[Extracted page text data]
BEGIN

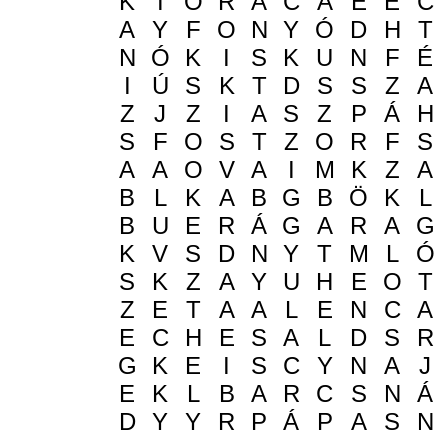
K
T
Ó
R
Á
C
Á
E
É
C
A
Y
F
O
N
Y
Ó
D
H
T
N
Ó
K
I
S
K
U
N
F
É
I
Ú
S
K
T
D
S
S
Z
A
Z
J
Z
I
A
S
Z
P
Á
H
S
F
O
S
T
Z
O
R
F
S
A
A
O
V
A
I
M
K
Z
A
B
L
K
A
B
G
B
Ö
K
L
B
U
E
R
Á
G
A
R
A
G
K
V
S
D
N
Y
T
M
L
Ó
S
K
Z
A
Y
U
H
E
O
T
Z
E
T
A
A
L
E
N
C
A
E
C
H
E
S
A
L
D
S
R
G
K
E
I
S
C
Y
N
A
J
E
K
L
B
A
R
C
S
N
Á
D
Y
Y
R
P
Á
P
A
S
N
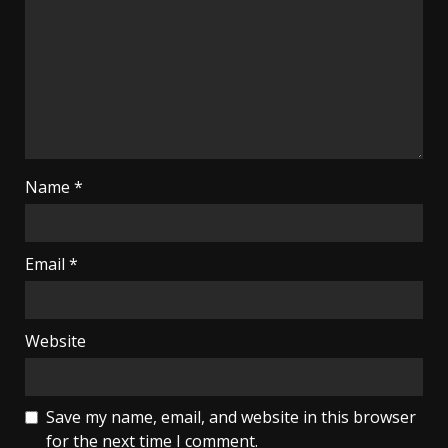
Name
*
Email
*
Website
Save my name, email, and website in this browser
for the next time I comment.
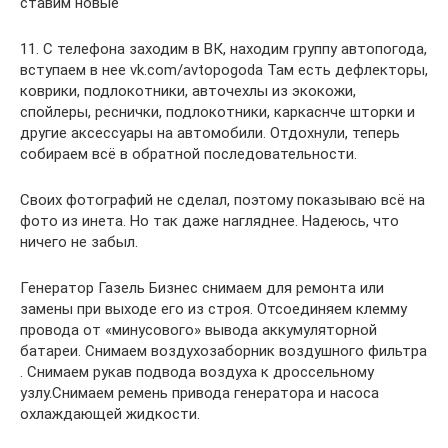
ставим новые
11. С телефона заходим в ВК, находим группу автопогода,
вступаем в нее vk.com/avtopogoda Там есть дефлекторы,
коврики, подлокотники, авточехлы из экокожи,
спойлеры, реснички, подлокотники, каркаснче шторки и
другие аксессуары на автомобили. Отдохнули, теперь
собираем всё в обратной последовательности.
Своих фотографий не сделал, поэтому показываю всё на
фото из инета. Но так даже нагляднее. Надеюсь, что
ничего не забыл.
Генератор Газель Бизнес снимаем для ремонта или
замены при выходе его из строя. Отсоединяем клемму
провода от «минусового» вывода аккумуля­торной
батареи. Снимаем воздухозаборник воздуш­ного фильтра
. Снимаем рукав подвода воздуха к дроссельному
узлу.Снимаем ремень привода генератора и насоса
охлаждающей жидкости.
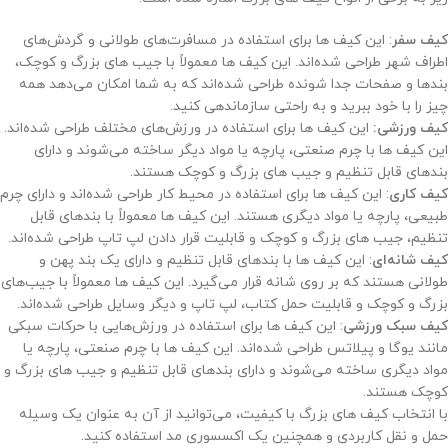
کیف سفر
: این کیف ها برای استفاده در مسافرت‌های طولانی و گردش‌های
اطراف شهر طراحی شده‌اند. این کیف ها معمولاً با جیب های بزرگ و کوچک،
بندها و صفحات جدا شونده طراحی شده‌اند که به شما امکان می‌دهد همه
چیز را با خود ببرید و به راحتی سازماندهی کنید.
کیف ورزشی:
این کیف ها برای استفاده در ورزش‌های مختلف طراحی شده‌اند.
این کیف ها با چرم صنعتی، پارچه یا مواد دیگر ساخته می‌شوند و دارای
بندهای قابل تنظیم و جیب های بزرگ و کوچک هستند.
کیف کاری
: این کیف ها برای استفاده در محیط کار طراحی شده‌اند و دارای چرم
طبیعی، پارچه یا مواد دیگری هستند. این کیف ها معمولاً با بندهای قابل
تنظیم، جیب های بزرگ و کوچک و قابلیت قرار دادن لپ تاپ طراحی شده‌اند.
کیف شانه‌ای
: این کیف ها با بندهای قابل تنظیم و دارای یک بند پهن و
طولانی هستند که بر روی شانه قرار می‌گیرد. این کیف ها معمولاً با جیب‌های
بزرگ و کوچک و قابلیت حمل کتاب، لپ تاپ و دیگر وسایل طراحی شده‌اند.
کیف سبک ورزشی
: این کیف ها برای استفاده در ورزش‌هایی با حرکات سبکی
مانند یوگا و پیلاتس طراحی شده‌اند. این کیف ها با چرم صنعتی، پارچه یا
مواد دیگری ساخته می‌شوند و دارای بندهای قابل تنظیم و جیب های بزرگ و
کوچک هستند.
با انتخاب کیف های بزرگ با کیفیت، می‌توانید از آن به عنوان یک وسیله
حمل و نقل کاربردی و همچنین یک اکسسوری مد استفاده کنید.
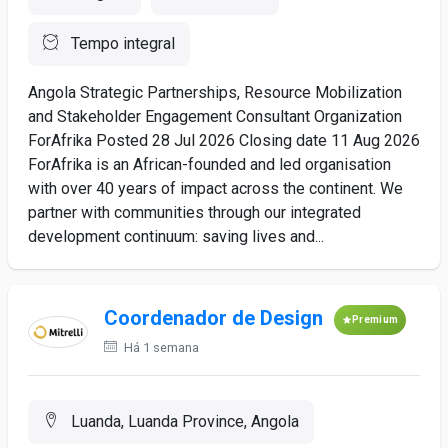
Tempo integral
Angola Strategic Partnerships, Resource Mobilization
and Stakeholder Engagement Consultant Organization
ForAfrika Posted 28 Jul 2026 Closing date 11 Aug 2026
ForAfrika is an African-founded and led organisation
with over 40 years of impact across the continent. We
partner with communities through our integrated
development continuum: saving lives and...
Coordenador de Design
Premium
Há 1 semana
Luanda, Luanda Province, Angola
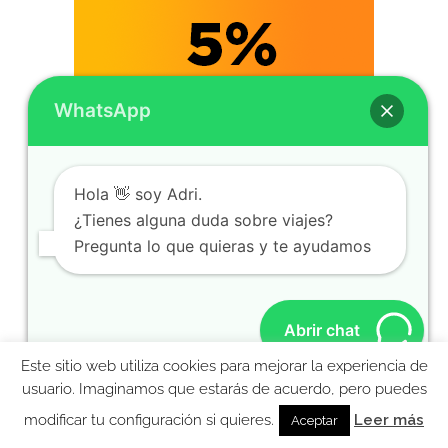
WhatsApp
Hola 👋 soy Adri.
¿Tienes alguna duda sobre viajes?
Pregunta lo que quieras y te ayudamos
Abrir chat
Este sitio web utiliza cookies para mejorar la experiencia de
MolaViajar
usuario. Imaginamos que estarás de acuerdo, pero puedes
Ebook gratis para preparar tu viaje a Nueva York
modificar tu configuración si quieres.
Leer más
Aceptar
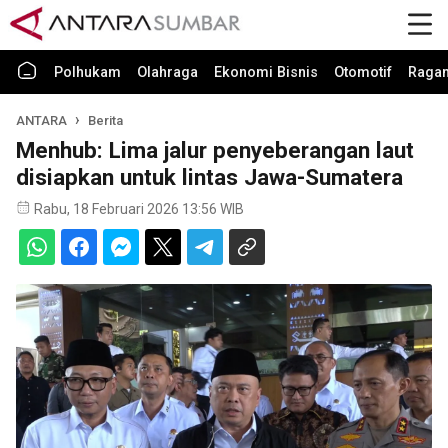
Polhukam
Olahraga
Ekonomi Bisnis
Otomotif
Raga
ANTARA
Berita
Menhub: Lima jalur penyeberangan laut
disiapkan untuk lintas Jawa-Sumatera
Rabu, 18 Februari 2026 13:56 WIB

END

*Exercise instructions*: With pictures omitted, repeat the entries above word for word from the line holding "تنظیم، جیب های" down to the line holding "Ebook gratis para", keeping both of those lines.

*Problem solution*:
تنظیم، جیب های بزرگ و کوچک و قابلیت قرار دادن لپ تاپ طراحی شده‌اند.
کیف شانه‌ای
: این کیف ها با بندهای قابل تنظیم و دارای یک بند پهن و
طولانی هستند که بر روی شانه قرار می‌گیرد. این کیف ها معمولاً با جیب‌های
بزرگ و کوچک و قابلیت حمل کتاب، لپ تاپ و دیگر وسایل طراحی شده‌اند.
کیف سبک ورزشی
: این کیف ها برای استفاده در ورزش‌هایی با حرکات سبکی
مانند یوگا و پیلاتس طراحی شده‌اند. این کیف ها با چرم صنعتی، پارچه یا
مواد دیگری ساخته می‌شوند و دارای بندهای قابل تنظیم و جیب های بزرگ و
کوچک هستند.
با انتخاب کیف های بزرگ با کیفیت، می‌توانید از آن به عنوان یک وسیله
حمل و نقل کاربردی و همچنین یک اکسسوری مد استفاده کنید.
Tempo integral
Angola Strategic Partnerships, Resource Mobilization
and Stakeholder Engagement Consultant Organization
ForAfrika Posted 28 Jul 2026 Closing date 11 Aug 2026
ForAfrika is an African-founded and led organisation
with over 40 years of impact across the continent. We
partner with communities through our integrated
development continuum: saving lives and...
Coordenador de Design
Premium
Há 1 semana
Luanda, Luanda Province, Angola
WhatsApp
Hola 👋 soy Adri.
¿Tienes alguna duda sobre viajes?
Pregunta lo que quieras y te ayudamos
Abrir chat
Este sitio web utiliza cookies para mejorar la experiencia de
MolaViajar
usuario. Imaginamos que estarás de acuerdo, pero puedes
Ebook gratis para preparar tu viaje a Nueva York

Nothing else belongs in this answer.